Elles apparaissent, elles se transforment,
Et puis elles cessent simplement d’exister ;
Le monde extérieur, en quelque sorte, est donné
(…)

Michel Houellebecq – Le sens du combat

 

Etablissement d’un ciel d’alternance (Label GRRR)

Au cours de cette période de création, alors que l’auteur n’a pas encore épousé le succès que l’on connaît, il récite parfois en live ses poèmes, accompagné sobrement par des musiciens. Le projet le plus abouti, au point d’en être un véritable plaisir auditif est celui produit en 2007 par le musicien Jean-Jacques Birgé. Paru sous le titre d’Etablissement d’un ciel d’alternance sur le label GRRR, la bande son nous donne à entendre une voix chaude qui capte notre attention. La musique qui se glisse par couches successives pour envelopper, lover, la voix est d’une justesse rare. Assez affirmée pour relayer la tension du texte et assez effacée pour lui donner toute sa gravité. Ce juste équilibre fût obtenu lors d’un premier jet et devait servir de « mise » au point avant une lecture programmée à la Fondation Cartier.
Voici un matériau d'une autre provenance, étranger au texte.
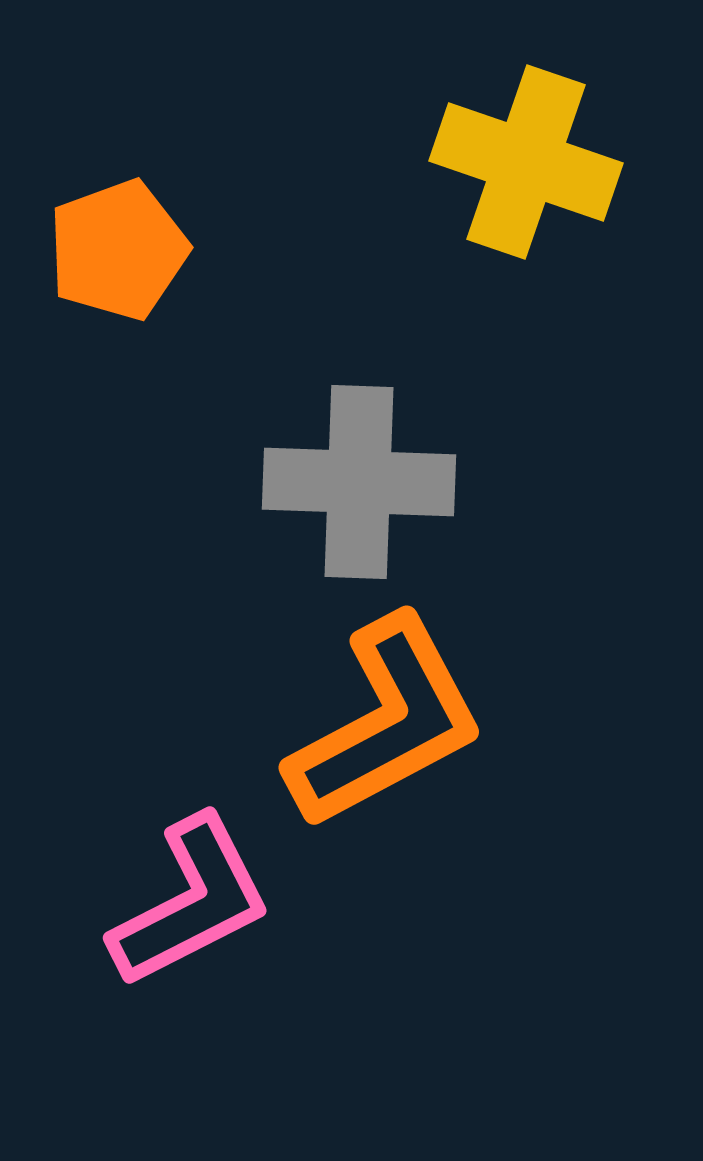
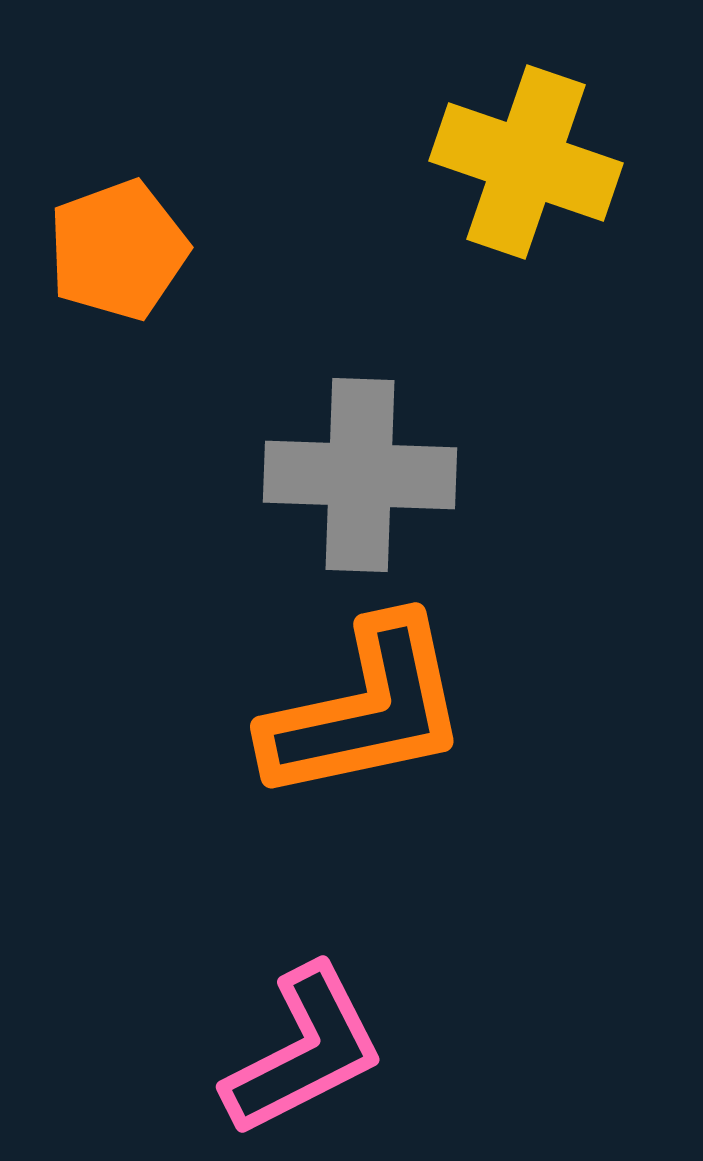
gray cross: moved 1 px right, 7 px up
orange L-shape: moved 20 px left, 13 px up; rotated 16 degrees clockwise
pink L-shape: moved 113 px right, 149 px down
Un témoignage rare que je vous invite à découvrir, le disque étant toujours disponible… Avis aux amateurs ! Pour revenir sur ce projet nous avons posé quelques questions à Jean-Jacques Birgé. Une lecture recommandée pour comprendre la naissance de cette œuvre à part dans la carrière de l’auteur des Particules élémentaires.

 

Interview de Jean-Jacques Birgé

Comment est né ce projet ?
Jean-Jacques Birgé : Claude Guerre et André Velter nous avaient associés pour leur cycle de poésie accompagnée en musique sur France Culture. Comme l’enregistrement du CD Le sens du combat ne nous satisfaisait ni l’un ni l’autre mais que nous y avions pris tout de même beaucoup de plaisir, nous avons décidé de continuer notre collaboration. Après le Théâtre du Rond Point nous avons joué aux Instants Chavirés et surtout à la Fondation Cartier pour le Xe Anniversaire des Inrockuptibles. Je me souviens de Pierre Bastien puis de Patti Smith que nous précédions tandis que Michel se rappelle les perruches d’une installation située dans la même salle que nous et avec qui il dut lutter pour se faire entendre ! Probablement pour ne pas être taxé d’opportunisme, j’ai attendu onze ans pour publier Établissement d’un ciel d’alternance que j’avais enregistré au Studio GRRR en novembre 1996, car, entre temps, Michel Houellebecq était devenu célèbre. Nous étions ensemble le jour où il apprit qu’il venait de recevoir le Prix de Flore. Il y a une fraicheur dans cette répétition qui tient à un désir partagé et à l’improvisation. C’était notre première séance de travail… 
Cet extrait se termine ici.